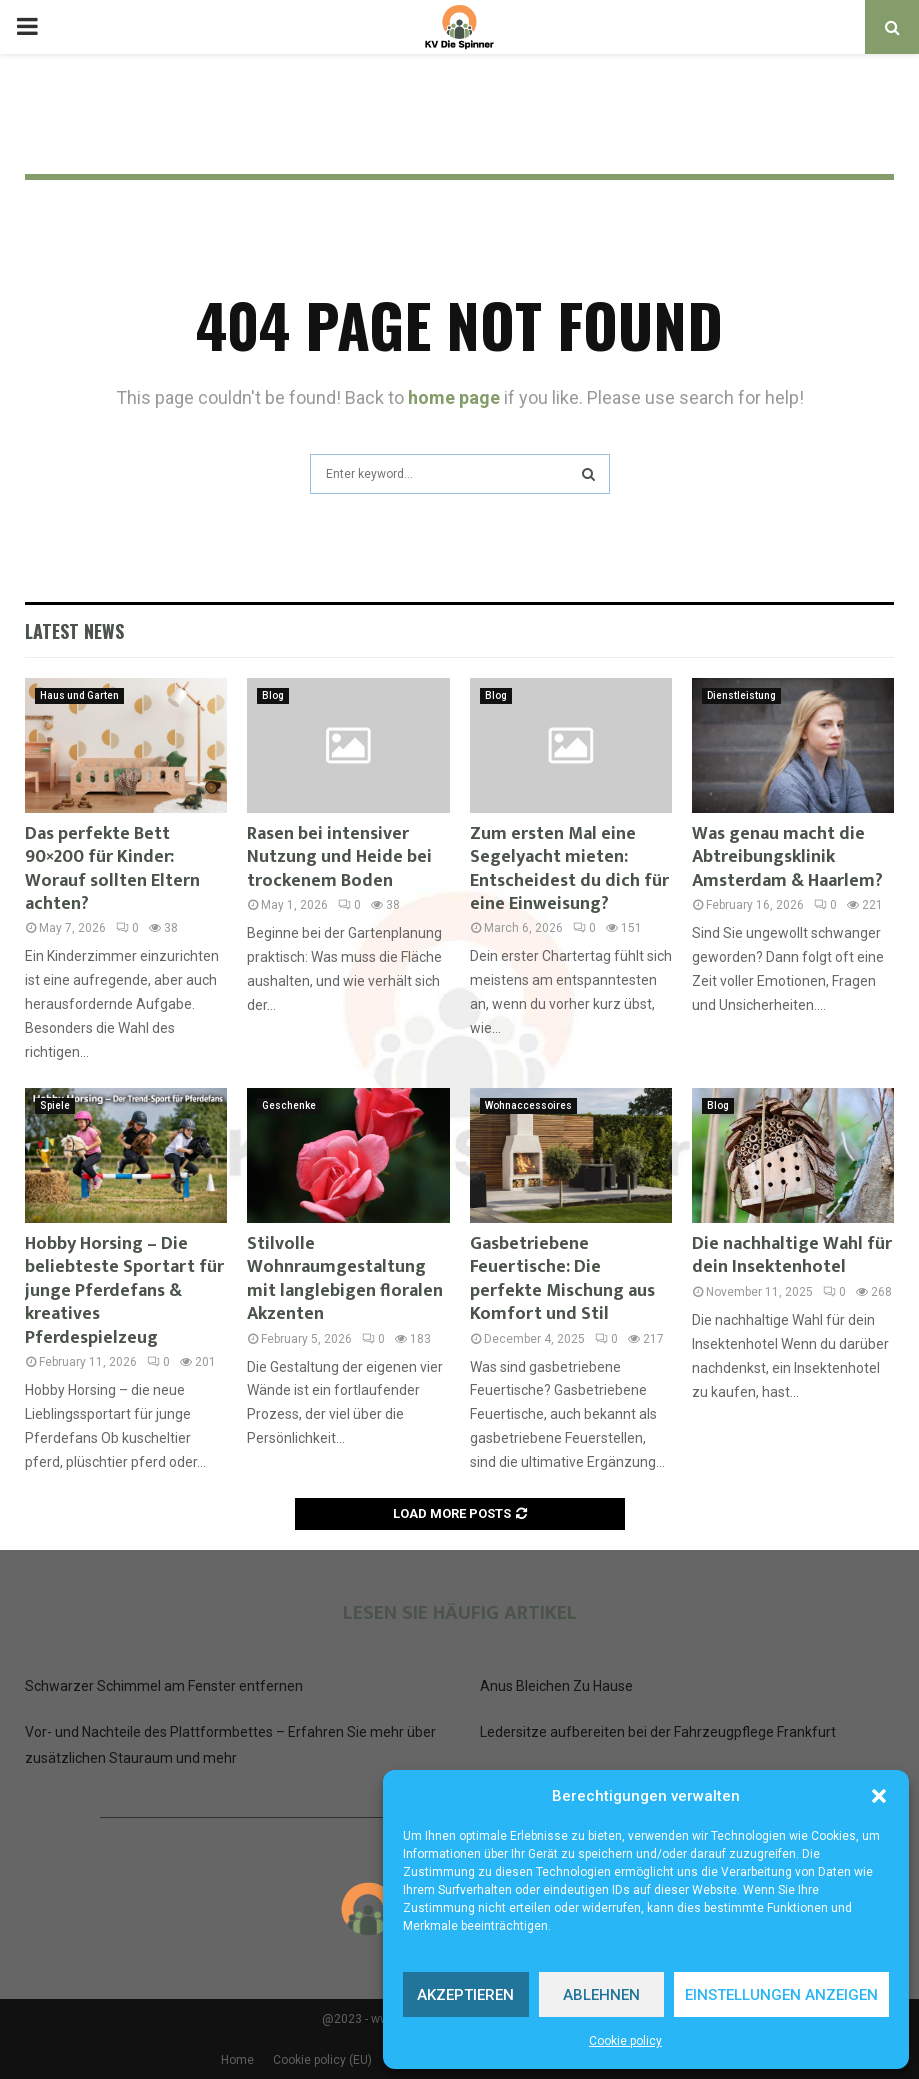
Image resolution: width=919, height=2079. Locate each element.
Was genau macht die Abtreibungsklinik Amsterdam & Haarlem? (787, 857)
...
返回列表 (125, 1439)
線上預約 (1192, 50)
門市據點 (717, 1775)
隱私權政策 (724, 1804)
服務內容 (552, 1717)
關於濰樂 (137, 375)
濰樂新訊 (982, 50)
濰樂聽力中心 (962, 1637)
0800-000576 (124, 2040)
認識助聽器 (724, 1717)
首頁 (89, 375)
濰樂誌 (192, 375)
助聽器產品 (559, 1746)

_AIM OF THE TASK_: What is needed is an exact copy of the lines above, from the one containing "Image resolution: width=919, height=2079." through the one containing "Was genau macht", with nothing added.

_TASK ANSWER_:
Image resolution: width=919, height=2079. Locate each element.
Was genau macht die Abtreibungsklinik Amsterdam & Haarlem? (787, 857)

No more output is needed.